What you will do:
Leaving out every picture, copy the lines of the data exactly, from the first through the line containing "todo y una muestra más que el yin".

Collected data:
_____

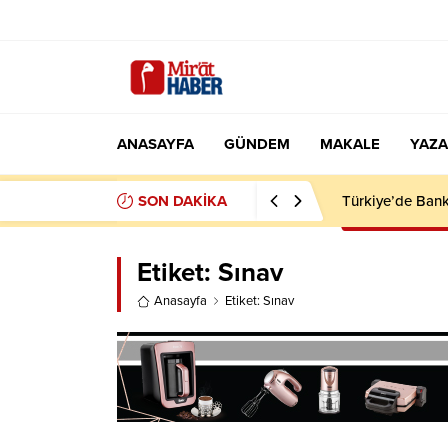
ANASAYFA
GÜNDEM
MAKALE
YAZA
SON DAKİKA
Beş Kişilik İta
Etiket:
Sınav
Anasayfa
Etiket: Sınav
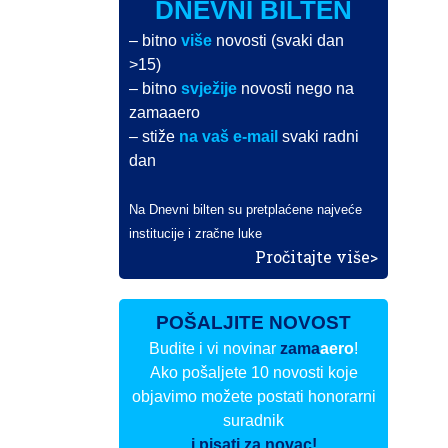
DNEVNI BILTEN
– bitno
više
novosti (svaki dan
>15)
– bitno
svježije
novosti nego na
zamaaero
– stiže
na vaš e-mail
svaki radni
dan
Na Dnevni bilten su pretplaćene najveće
institucije i zračne luke
Pročitajte više>
POŠALJITE NOVOST
Budite i vi novinar
zama
aero
!
Ako pošaljete 10 novosti koje
objavimo možete postati honorarni
suradnik
i pisati za novac!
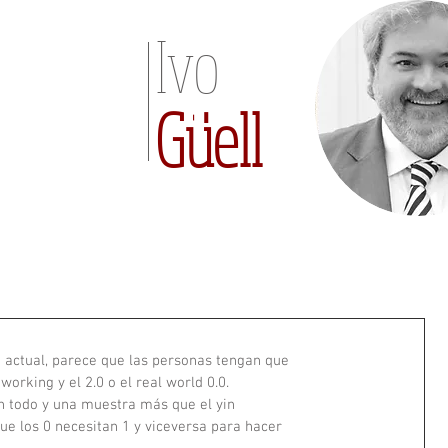
Ivo
Güell
actual, parece que las personas tengan que 
working y el 2.0 o el real world 0.0. 
 todo y una muestra más que el yin  
e los 0 necesitan 1 y viceversa para hacer  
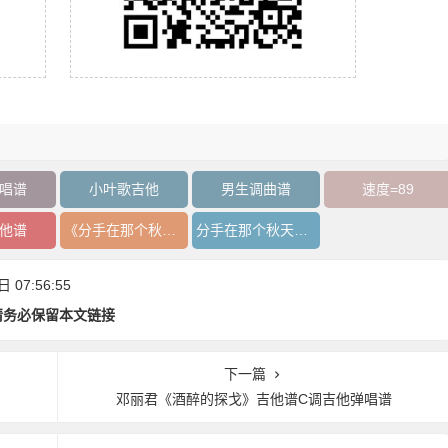
唱谱
小叶歌吉他
男生调曲谱
速度=89
他谱
《分手在那个秋天》吉他谱
分手在那个秋天吉他谱
07:56:55
请务必保留本文链接
下一篇
邓丽君《酒醉的探戈》吉他谱C调吉他弹唱谱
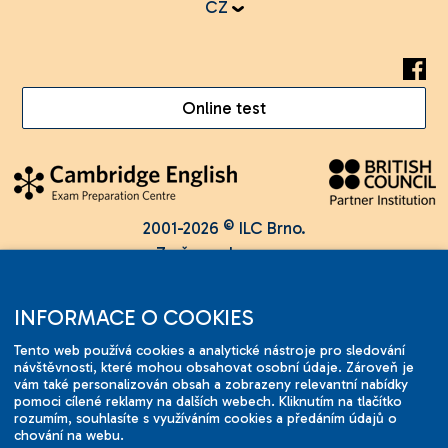
CZ
Online test
2001-2026 © ILC Brno.
Změny vyhrazeny.
INFORMACE O COOKIES
Tento web používá cookies a analytické nástroje pro sledování
návštěvnosti, které mohou obsahovat osobní údaje. Zároveň je
vám také personalizován obsah a zobrazeny relevantní nabídky
pomoci cílené reklamy na dalších webech. Kliknutím na tlačítko
rozumím, souhlasíte s využíváním cookies a předáním údajů o
chování na webu.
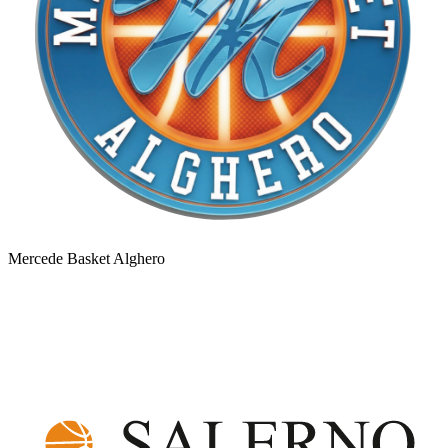
Mercede Basket Alghero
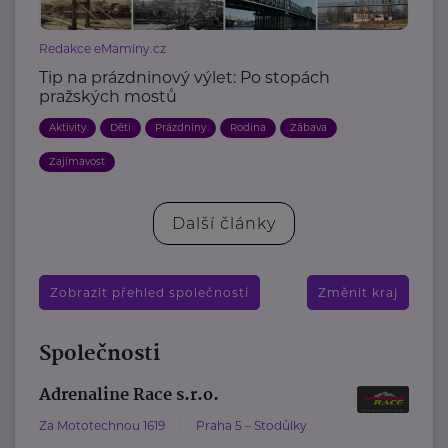
Redakce eMaminy.cz
Tip na prázdninový výlet: Po stopách
pražských mostů
Aktivity
Děti
Prázdniny
Rodina
Zábava
Zajímavost
Další články
Zobrazit přehled společností
Změnit kraj
Společnosti
Adrenaline Race s.r.o.
Za Mototechnou 1619
Praha 5 – Stodůlky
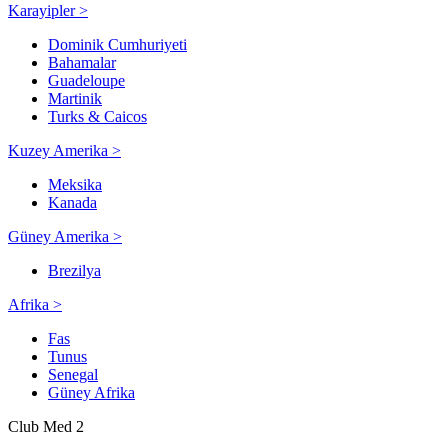
Karayipler >
Dominik Cumhuriyeti
Bahamalar
Guadeloupe
Martinik
Turks & Caicos
Kuzey Amerika >
Meksika
Kanada
Güney Amerika >
Brezilya
Afrika >
Fas
Tunus
Senegal
Güney Afrika
Club Med 2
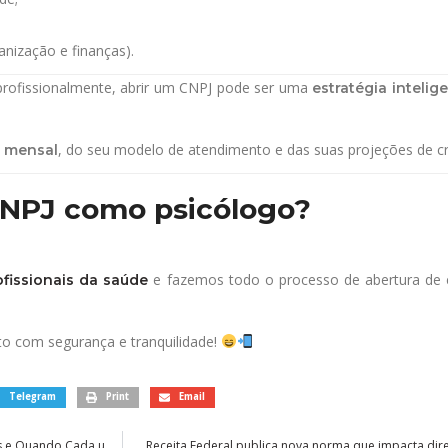
anização e finanças).
profissionalmente, abrir um CNPJ pode ser uma
estratégia intelig
, do seu modelo de atendimento e das suas projeções de c
 mensal
CNPJ como psicólogo?
e fazemos todo o processo de abertura de 
ofissionais da saúde
 com segurança e tranquilidade!
Telegram
Print
Email
Diferencial de Alíquotas x Antecipação Tributária: Entenda as Diferenças e Quando Cada um se Aplica
Receita Federal publica nova norma que impacta d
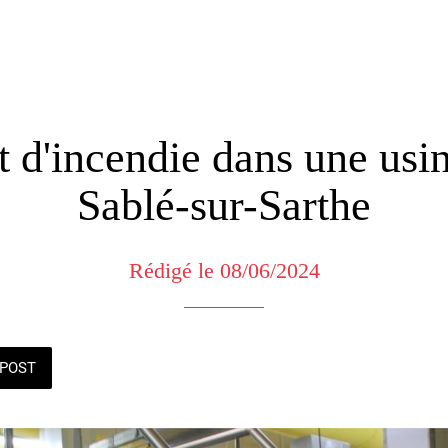
 d'incendie dans une us
Sablé-sur-Sarthe
Rédigé le 08/06/2024
POST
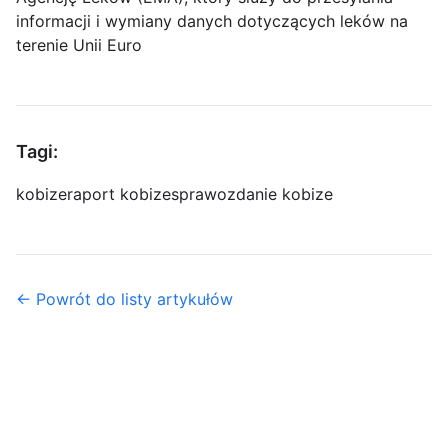
informacji i wymiany danych dotyczących leków na
terenie Unii Euro
Tagi:
kobize
raport kobize
sprawozdanie kobize
← Powrót do listy artykułów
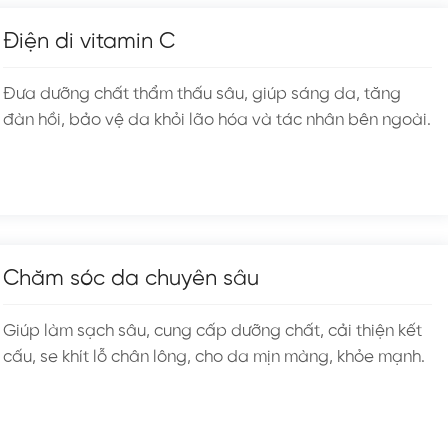
Điện di vitamin C
Đưa dưỡng chất thẩm thấu sâu, giúp sáng da, tăng
đàn hồi, bảo vệ da khỏi lão hóa và tác nhân bên ngoài.
Chăm sóc da chuyên sâu
Giúp làm sạch sâu, cung cấp dưỡng chất, cải thiện kết
cấu, se khít lỗ chân lông, cho da mịn màng, khỏe mạnh.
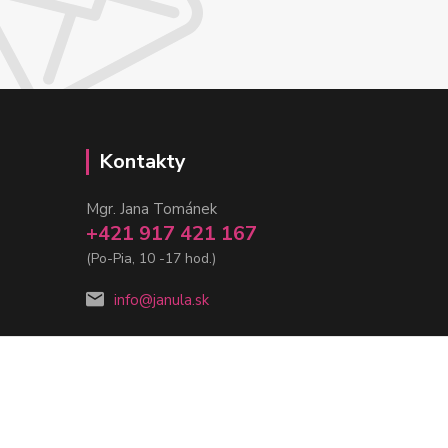
Kontakty
Mgr. Jana Tománek
+421 917 421 167
(Po-Pia, 10 -17 hod.)
info@janula.sk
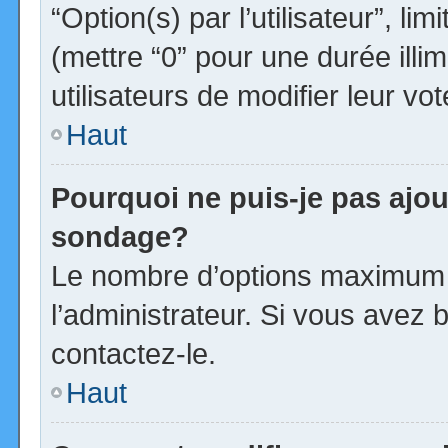
“Option(s) par l’utilisateur”, l
(mettre “0” pour une durée illim
utilisateurs de modifier leur vot
Haut
Pourquoi ne puis-je pas ajou
sondage?
Le nombre d’options maximum p
l’administrateur. Si vous avez b
contactez-le.
Haut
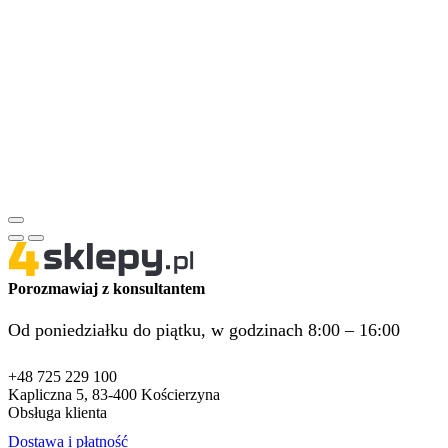
Porozmawiaj z konsultantem
Od poniedziałku do piątku, w godzinach 8:00 – 16:00
+48 725 229 100
Kapliczna 5, 83-400 Kościerzyna
Obsługa klienta
Dostawa i płatność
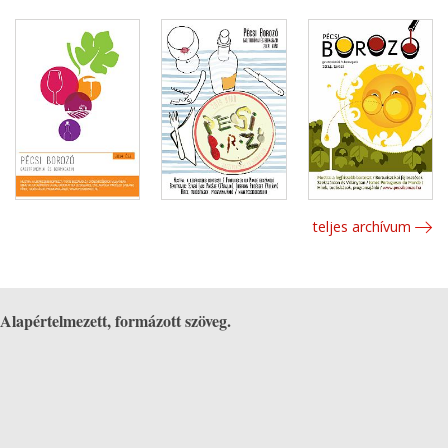
teljes archívum
Alapértelmezett, formázott szöveg.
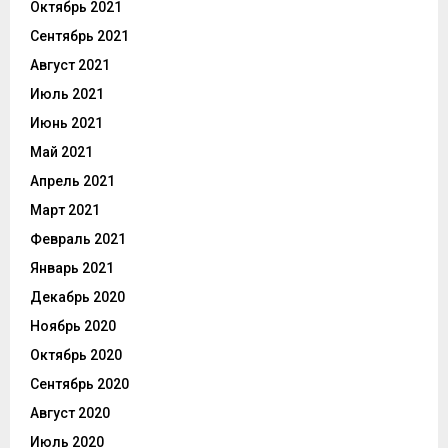
Октябрь 2021
Сентябрь 2021
Август 2021
Июль 2021
Июнь 2021
Май 2021
Апрель 2021
Март 2021
Февраль 2021
Январь 2021
Декабрь 2020
Ноябрь 2020
Октябрь 2020
Сентябрь 2020
Август 2020
Июль 2020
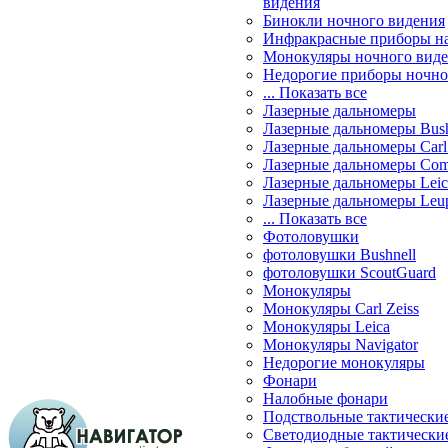
видения
Бинокли ночного видения
Инфракрасные приборы н
Монокуляры ночного вид
Недорогие приборы ночно
... Показать все
Лазерные дальномеры
Лазерные дальномеры Bush
Лазерные дальномеры Carl 
Лазерные дальномеры Com
Лазерные дальномеры Leic
Лазерные дальномеры Leu
... Показать все
Фотоловушки
фотоловушки Bushnell
фотоловушки ScoutGuard
Монокуляры
Монокуляры Carl Zeiss
Монокуляры Leica
Монокуляры Navigator
Недорогие монокуляры
Фонари
Налобные фонари
Подствольные тактически
Светодиодные тактически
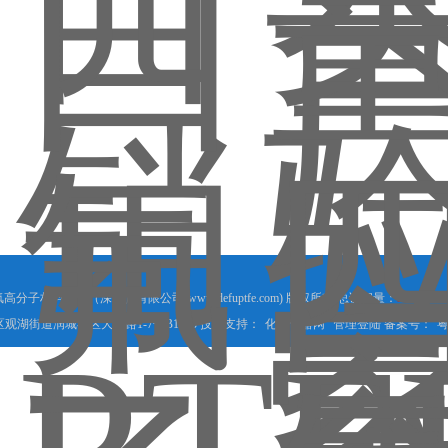
德氟高分子材料制品（深圳）有限公司(www.defuptfe.com) 版权所有 总访问量：
98287
Go
观湖街道润城社区大和路1-7号B1403 技术支持：
化工仪器网
管理登陆
备案号：
粤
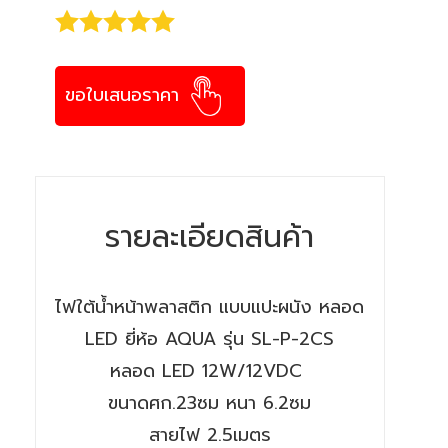
ขอใบเสนอราคา
รายละเอียดสินค้า
ไฟใต้น้ำหน้าพลาสติก แบบแปะผนัง หลอด
LED ยี่ห้อ AQUA รุ่น SL-P-2CS
หลอด LED 12W/12VDC
ขนาดศก.23ซม หนา 6.2ซม
สายไฟ 2.5เมตร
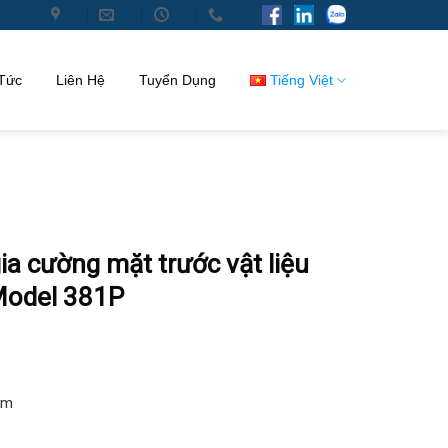
 Tức
Liên Hệ
Tuyển Dụng
Tiếng Việt
a cường mặt trước vật liệu
Model 381P
mm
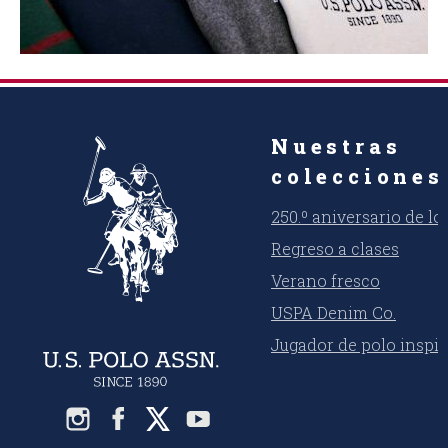
Nuestras
colecciones
250.º aniversario de l
Regreso a clases
Verano fresco
USPA Denim Co.
Jugador de polo inspi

_____

Output of the task:
ANASAYFA
GÜNDEM
MAKALE
YAZA
SON DAKİKA
Beş Kişilik İta
Etiket:
Sınav
Anasayfa
Etiket: Sınav
DNEVNI BILTEN
– bitno
više
novosti (svaki dan
>15)
– bitno
svježije
novosti nego na
zamaaero
– stiže
na vaš e-mail
svaki radni
dan
Na Dnevni bilten su pretplaćene najveće
institucije i zračne luke
Pročitajte više>
POŠALJITE NOVOST
Budite i vi novinar
zama
aero
!
Ako pošaljete 10 novosti koje
objavimo možete postati honorarni
suradnik
i pisati za novac!
Ivo
Güell
actual, parece que las personas tengan que 
working y el 2.0 o el real world 0.0. 
 todo y una muestra más que el yin  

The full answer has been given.